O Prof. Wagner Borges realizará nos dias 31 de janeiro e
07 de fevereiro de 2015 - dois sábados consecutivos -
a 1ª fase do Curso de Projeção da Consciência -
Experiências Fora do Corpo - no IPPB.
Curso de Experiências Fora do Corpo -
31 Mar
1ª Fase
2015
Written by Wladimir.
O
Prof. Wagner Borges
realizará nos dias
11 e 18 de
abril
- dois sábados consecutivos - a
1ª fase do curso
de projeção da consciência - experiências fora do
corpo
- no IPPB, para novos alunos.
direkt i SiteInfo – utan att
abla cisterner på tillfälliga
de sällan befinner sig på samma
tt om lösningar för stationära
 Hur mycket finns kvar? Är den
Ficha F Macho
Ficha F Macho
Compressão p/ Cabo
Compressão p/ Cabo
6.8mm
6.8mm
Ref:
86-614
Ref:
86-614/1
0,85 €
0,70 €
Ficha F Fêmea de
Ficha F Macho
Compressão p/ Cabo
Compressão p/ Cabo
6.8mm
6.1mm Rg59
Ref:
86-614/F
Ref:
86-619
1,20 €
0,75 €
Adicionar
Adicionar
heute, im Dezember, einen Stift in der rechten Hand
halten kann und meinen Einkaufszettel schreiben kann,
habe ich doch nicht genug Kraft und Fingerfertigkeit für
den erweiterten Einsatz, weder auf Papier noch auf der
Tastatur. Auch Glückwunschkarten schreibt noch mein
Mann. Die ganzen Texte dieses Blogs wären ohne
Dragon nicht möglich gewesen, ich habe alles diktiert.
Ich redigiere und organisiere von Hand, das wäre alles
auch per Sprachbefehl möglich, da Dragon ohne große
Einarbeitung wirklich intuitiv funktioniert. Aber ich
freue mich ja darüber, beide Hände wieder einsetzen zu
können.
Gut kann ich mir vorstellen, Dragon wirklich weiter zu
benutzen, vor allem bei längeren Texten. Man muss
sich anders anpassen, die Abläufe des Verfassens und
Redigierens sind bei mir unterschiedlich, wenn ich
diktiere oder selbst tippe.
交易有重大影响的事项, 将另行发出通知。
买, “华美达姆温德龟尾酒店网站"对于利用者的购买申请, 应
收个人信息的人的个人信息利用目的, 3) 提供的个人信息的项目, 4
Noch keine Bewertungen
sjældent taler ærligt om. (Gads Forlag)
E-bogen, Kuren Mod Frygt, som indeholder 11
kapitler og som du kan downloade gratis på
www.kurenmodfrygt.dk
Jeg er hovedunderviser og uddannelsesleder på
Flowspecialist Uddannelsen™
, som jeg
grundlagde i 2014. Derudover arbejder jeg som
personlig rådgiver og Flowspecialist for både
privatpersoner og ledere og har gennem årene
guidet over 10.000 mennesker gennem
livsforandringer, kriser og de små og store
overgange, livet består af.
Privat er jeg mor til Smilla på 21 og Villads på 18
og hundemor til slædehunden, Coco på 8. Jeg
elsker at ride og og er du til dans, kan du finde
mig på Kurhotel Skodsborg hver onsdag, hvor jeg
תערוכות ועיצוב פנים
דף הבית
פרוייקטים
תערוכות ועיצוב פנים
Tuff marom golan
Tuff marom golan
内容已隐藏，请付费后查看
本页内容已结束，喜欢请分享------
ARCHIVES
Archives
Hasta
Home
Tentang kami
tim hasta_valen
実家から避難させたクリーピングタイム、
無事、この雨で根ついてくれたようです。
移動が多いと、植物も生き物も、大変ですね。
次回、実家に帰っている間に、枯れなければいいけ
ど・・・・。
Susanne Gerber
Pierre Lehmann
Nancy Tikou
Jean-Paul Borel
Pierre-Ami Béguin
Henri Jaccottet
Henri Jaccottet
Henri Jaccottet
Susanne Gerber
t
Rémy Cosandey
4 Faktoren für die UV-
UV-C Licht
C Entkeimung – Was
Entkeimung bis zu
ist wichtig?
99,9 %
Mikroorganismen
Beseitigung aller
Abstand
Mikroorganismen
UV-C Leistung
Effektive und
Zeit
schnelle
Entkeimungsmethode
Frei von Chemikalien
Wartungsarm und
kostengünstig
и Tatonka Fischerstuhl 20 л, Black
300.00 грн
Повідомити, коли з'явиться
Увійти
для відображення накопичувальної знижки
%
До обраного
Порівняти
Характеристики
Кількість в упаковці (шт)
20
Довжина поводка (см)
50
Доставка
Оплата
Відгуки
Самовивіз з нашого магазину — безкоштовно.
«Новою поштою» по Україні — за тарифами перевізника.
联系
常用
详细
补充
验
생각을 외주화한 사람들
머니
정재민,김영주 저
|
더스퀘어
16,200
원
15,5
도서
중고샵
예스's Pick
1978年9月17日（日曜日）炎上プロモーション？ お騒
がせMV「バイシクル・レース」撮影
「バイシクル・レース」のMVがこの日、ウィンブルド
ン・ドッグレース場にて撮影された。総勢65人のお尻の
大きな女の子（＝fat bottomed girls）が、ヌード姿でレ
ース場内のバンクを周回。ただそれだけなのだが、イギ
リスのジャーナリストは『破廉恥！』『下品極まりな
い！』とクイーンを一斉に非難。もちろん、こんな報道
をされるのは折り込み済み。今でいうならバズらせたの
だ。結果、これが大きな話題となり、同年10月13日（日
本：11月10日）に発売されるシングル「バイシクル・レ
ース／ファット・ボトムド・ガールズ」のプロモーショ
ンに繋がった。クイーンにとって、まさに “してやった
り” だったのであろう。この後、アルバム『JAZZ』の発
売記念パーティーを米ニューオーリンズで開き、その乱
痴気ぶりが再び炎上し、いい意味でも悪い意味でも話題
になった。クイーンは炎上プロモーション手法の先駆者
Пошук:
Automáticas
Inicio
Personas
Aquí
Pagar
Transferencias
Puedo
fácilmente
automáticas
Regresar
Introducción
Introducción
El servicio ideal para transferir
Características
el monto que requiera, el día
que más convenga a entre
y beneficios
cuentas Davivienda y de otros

-----

Lines holding the string "Dragon": find them in the listing above and copy each one.

= EXPECTED ANSWER =
Dragon nicht möglich gewesen, ich habe alles diktiert.
auch per Sprachbefehl möglich, da Dragon ohne große
Gut kann ich mir vorstellen, Dragon wirklich weiter zu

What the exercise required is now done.